Les FARC affirment que 500 guérilleros sont actuellement détenus dans les geôles colombiennes. Il se peut que plus tard avec la médiation de la communauté internationale, la pression des familles des prisonniers dont Yolanda Puleco (ndlr: la mère d'Ingrid), Uribe (ndlr: le président colombien) change de discours, affirme-t-il.
Le chef rebelle précise qu'il n'y aura pas d'échange humanitaire d'otages contre des guérilleros emprisonnés si tous les camarades ne sont pas libérés, y compris ceux extradés aux Etats Unis.
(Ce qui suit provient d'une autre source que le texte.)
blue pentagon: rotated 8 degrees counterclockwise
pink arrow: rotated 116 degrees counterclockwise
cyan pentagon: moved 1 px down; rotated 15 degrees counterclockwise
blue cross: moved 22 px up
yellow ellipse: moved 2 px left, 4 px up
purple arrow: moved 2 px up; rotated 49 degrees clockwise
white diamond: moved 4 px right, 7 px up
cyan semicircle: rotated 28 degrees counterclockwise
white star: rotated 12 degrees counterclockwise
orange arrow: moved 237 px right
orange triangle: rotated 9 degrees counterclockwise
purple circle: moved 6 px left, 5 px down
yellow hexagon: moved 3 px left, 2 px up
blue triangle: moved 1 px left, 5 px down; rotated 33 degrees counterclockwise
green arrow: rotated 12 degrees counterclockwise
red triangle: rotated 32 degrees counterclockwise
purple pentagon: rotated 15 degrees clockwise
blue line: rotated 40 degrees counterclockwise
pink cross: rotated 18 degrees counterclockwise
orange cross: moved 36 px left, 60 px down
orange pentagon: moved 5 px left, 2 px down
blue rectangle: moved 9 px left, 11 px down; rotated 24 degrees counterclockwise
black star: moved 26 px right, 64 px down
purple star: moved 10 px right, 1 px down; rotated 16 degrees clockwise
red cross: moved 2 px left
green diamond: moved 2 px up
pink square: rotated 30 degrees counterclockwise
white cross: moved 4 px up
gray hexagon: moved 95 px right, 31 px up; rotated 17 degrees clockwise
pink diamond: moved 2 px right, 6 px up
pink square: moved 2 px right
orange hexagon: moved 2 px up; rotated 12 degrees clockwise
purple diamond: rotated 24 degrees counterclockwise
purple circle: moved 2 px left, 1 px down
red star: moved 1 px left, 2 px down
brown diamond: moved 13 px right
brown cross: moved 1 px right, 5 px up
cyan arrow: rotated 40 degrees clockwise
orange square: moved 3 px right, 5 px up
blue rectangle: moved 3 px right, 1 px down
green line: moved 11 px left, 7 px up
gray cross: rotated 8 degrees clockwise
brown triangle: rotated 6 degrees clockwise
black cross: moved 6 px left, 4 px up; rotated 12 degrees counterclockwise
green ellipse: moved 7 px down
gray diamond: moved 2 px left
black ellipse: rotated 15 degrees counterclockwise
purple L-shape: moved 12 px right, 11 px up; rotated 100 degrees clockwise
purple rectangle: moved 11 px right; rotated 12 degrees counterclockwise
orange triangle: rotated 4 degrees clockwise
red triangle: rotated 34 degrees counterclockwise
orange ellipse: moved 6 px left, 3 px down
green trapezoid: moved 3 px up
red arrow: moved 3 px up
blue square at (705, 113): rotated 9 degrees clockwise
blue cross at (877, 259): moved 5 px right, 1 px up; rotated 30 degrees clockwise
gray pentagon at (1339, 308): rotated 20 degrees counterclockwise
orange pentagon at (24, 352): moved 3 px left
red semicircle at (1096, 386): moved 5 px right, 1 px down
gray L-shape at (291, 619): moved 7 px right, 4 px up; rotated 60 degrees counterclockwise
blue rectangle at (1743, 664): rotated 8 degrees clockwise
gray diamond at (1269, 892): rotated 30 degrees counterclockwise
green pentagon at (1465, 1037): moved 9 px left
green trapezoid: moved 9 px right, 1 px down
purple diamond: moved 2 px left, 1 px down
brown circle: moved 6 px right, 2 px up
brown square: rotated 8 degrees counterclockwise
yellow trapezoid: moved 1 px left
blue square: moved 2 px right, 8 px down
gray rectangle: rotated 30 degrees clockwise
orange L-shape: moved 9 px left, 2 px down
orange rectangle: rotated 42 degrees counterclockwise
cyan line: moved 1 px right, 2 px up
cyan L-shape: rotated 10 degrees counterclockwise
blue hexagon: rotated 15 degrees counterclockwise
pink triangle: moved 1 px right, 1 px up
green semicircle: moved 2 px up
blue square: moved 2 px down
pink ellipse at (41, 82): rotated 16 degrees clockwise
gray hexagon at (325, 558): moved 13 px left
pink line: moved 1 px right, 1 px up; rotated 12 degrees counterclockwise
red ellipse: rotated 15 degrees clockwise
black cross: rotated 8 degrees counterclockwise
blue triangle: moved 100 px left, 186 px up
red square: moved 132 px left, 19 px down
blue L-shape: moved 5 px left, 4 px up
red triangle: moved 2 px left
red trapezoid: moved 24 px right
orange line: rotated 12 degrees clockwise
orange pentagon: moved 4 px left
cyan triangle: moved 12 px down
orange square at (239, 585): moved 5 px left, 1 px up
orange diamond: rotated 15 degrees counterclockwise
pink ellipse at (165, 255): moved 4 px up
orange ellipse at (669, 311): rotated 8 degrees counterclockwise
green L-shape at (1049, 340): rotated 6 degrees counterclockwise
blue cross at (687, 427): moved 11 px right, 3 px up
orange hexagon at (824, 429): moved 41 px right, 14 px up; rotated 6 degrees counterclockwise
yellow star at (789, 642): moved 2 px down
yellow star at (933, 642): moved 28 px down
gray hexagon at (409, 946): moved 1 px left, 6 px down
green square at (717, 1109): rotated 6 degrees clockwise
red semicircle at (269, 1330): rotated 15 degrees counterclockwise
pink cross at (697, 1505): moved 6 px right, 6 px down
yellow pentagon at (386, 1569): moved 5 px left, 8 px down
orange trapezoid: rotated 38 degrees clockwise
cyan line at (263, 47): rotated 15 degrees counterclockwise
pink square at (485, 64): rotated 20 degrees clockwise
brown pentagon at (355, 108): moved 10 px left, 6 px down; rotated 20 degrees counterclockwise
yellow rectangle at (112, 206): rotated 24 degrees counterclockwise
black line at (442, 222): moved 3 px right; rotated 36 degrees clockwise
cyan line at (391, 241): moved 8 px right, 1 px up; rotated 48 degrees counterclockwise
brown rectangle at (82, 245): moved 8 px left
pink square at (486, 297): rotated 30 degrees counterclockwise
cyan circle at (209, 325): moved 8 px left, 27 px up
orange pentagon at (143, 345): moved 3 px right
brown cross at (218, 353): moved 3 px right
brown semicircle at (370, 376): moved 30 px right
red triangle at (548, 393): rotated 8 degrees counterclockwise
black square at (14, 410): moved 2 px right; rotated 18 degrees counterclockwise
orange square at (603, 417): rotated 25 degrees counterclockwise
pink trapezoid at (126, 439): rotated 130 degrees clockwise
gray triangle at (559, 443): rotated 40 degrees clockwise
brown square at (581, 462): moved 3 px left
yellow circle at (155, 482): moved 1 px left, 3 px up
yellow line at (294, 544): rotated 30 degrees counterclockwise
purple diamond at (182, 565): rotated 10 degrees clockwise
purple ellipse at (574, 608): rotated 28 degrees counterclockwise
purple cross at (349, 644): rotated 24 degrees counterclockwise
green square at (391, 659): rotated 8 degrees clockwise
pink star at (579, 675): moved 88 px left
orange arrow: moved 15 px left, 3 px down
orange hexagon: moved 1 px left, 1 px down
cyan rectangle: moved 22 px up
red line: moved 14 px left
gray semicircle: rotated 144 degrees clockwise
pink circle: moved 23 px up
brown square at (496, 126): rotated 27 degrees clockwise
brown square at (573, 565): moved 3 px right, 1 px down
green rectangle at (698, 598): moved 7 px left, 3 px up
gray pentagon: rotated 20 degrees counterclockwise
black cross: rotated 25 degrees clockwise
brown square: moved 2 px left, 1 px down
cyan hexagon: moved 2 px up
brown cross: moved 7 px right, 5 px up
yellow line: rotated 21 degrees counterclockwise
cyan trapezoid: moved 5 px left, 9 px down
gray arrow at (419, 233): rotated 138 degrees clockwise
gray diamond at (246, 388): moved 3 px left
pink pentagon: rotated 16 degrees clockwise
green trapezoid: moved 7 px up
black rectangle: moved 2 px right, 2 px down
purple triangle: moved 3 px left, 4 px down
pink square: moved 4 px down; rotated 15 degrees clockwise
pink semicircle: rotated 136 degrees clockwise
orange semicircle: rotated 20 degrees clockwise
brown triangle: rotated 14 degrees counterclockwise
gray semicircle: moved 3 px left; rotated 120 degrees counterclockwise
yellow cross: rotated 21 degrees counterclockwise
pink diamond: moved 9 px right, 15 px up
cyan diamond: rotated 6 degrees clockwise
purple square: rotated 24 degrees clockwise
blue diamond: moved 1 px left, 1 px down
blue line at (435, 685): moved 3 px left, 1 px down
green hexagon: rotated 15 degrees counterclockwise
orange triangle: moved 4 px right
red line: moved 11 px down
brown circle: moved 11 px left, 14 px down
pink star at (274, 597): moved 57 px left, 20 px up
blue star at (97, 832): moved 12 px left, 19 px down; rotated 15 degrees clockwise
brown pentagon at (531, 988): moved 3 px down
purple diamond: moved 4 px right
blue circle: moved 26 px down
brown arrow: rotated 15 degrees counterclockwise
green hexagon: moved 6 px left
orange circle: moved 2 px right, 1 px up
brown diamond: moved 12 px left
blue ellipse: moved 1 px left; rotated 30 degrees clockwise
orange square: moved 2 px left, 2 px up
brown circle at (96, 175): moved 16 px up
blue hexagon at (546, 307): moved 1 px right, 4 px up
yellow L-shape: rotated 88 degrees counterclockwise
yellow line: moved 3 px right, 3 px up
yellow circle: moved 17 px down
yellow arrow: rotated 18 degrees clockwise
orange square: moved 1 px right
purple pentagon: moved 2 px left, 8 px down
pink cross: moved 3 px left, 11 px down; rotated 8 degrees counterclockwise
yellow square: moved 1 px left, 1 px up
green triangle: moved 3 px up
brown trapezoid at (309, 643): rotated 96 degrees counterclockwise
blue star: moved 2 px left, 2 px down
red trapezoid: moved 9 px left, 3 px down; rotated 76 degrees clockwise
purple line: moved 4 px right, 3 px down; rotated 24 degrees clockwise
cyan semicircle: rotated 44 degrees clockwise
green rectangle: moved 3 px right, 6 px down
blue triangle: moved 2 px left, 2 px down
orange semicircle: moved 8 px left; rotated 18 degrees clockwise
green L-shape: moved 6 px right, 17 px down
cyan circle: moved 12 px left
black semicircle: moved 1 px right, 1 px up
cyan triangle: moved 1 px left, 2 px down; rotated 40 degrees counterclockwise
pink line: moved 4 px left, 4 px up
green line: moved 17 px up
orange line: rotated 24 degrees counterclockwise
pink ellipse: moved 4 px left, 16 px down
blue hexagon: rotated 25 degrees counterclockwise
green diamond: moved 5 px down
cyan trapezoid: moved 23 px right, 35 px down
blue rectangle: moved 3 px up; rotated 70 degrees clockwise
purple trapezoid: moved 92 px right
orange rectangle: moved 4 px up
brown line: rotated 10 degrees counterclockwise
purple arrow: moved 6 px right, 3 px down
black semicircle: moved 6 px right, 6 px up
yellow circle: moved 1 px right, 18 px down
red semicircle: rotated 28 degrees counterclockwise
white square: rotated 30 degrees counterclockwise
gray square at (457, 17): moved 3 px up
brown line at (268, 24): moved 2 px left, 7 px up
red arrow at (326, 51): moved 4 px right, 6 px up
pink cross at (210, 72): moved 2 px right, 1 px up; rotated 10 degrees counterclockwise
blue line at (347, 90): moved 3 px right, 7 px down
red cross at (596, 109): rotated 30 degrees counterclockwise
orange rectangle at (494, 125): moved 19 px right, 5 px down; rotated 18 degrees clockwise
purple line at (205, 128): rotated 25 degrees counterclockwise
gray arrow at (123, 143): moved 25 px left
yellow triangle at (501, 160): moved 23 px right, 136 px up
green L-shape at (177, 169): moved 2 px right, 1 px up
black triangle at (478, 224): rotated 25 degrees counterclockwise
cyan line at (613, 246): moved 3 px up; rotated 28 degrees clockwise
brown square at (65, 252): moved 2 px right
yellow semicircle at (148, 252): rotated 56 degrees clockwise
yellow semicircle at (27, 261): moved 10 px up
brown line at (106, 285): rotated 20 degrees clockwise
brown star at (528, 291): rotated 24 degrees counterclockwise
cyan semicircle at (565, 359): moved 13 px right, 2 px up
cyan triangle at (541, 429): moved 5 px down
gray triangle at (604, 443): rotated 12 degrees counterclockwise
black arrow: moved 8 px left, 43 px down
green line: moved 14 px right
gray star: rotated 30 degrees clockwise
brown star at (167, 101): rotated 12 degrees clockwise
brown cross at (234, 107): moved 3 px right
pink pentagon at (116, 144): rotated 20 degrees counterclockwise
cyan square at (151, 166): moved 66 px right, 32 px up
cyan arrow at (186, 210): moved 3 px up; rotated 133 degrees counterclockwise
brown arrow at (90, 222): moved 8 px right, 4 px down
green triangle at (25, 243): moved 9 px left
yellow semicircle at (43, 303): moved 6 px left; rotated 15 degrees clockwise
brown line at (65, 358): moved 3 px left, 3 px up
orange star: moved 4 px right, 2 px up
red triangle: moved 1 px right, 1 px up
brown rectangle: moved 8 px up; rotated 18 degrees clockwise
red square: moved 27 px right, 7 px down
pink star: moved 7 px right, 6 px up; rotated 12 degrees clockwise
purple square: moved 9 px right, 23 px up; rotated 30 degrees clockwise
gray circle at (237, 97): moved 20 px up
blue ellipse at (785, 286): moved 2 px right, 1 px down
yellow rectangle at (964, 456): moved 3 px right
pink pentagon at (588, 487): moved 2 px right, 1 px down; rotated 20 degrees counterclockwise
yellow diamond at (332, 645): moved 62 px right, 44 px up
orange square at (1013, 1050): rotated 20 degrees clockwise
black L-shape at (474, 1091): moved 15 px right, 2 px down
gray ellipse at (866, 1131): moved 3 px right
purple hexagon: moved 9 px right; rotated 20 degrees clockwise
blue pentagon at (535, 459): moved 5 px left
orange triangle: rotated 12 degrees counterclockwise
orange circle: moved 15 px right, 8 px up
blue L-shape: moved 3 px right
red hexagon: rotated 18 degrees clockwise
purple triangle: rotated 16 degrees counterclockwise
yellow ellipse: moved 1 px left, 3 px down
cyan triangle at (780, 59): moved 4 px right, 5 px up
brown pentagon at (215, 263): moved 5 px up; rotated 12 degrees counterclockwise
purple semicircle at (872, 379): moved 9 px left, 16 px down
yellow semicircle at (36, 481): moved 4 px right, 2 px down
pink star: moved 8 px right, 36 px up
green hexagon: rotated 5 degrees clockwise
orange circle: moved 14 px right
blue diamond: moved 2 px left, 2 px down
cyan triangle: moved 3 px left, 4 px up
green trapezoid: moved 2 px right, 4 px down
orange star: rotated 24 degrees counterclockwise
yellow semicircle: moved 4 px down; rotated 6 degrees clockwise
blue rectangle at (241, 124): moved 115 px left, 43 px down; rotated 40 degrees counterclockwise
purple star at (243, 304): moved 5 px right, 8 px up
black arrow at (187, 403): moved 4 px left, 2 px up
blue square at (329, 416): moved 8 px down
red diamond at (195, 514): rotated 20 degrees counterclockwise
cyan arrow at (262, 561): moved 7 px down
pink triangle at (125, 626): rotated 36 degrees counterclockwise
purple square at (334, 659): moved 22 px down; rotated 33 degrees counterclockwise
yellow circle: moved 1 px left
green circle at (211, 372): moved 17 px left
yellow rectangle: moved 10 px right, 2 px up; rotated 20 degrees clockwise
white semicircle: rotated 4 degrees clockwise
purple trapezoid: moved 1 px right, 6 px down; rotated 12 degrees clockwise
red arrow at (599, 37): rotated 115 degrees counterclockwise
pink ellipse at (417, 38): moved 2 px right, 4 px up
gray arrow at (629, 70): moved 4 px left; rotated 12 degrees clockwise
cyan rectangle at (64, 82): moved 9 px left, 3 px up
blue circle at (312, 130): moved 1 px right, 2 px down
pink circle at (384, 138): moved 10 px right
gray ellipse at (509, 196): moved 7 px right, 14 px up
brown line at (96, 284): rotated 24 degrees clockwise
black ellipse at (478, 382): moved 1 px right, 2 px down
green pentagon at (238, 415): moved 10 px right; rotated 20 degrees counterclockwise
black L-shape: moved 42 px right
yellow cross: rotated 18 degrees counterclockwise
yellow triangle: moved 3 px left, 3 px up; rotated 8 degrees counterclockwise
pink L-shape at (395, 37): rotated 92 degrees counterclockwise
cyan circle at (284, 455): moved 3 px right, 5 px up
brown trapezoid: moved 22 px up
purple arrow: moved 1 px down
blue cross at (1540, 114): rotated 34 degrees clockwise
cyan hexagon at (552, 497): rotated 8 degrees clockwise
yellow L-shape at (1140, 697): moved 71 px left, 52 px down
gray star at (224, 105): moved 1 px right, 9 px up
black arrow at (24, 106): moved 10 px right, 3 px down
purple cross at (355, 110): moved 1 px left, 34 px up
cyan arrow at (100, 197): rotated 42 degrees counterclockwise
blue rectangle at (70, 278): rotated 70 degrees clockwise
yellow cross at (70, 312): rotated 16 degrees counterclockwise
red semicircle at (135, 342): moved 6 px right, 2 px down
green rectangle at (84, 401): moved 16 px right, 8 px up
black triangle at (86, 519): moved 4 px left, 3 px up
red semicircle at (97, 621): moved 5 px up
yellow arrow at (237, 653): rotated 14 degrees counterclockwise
Mercredi la Colombie a extradé vers les Etats-Unis la commandante "Sonia", accusée d'être la principale organisatrice du trafic de drogue et d'armes des FARC. Sa capture avait été présentée comme un important coup porté à la guérilla, après celle de Ricardo Palmera, alias "Simon Trinidad", un autre dirigeant des FARC qui a, lui, été extradé vers les Etats-Unis le 31 décembre.
Nous pensons, poursuit-il, que c'est très bien de s'appeler Ingrid et nous n'avons rien contre, mais cela ne signifie pas qu'il faille oublier les commandants de la police et de l'armée dont personne ne parle jamais comme s'ils n'existaient pas alors qu'ils combattaient la guérilla pour défendre les interêts de l'Etat corrompu.
M. Reyes dénonce l'indolence du gouvernement d'Alvaro Uribe pour obtenir la libération de nombreux commmandants de l'armée, policiers qui sont prisonniers depuis des années dans la forêt. Que les familles d'otages, ajoute Reyes, sachent qu'il n'existe aucun accord secret (ndlr: allusion à de récents contacts avec des représentants de la France), que les propositions des FARC sont publiques et qu'il ne se passera rien si elles ne sont pas remplies.
Le chef guérillero a ensuite rejeté la proposition de médiation de l'ancien archevêque sud-africain Desmond Tutu, prix Nobel de la paix.
Créées le 27 mai 1964 dans le sud du pays andin par Marulanda, les FARC comptent 17.000 hommes sur 120 fronts. Ils détiennent, selon les autorités, 1.600 otages, dont 21 responsables politiques, une cinquantaine d'officiers de l'armée et trois Américains.